== Segment start ==
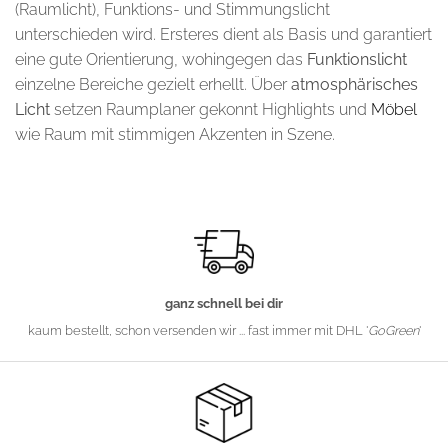
(Raumlicht), Funktions- und Stimmungslicht
unterschieden wird. Ersteres dient als Basis und garantiert
eine gute Orientierung, wohingegen das
Funktionslicht
einzelne Bereiche gezielt erhellt. Über
atmosphärisches
Licht
setzen Raumplaner gekonnt Highlights und
Möbel
wie Raum mit stimmigen Akzenten in Szene.
ganz schnell bei dir
kaum bestellt, schon versenden wir ... fast immer mit DHL '
GoGreen
'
== Segment end ==
Problem to work on - Every line above gets copied exactly; none of the pictures do.

Written solution -
(Raumlicht), Funktions- und Stimmungslicht
unterschieden wird. Ersteres dient als Basis und garantiert
eine gute Orientierung, wohingegen das
Funktionslicht
einzelne Bereiche gezielt erhellt. Über
atmosphärisches
Licht
setzen Raumplaner gekonnt Highlights und
Möbel
wie Raum mit stimmigen Akzenten in Szene.
ganz schnell bei dir
kaum bestellt, schon versenden wir ... fast immer mit DHL '
GoGreen
'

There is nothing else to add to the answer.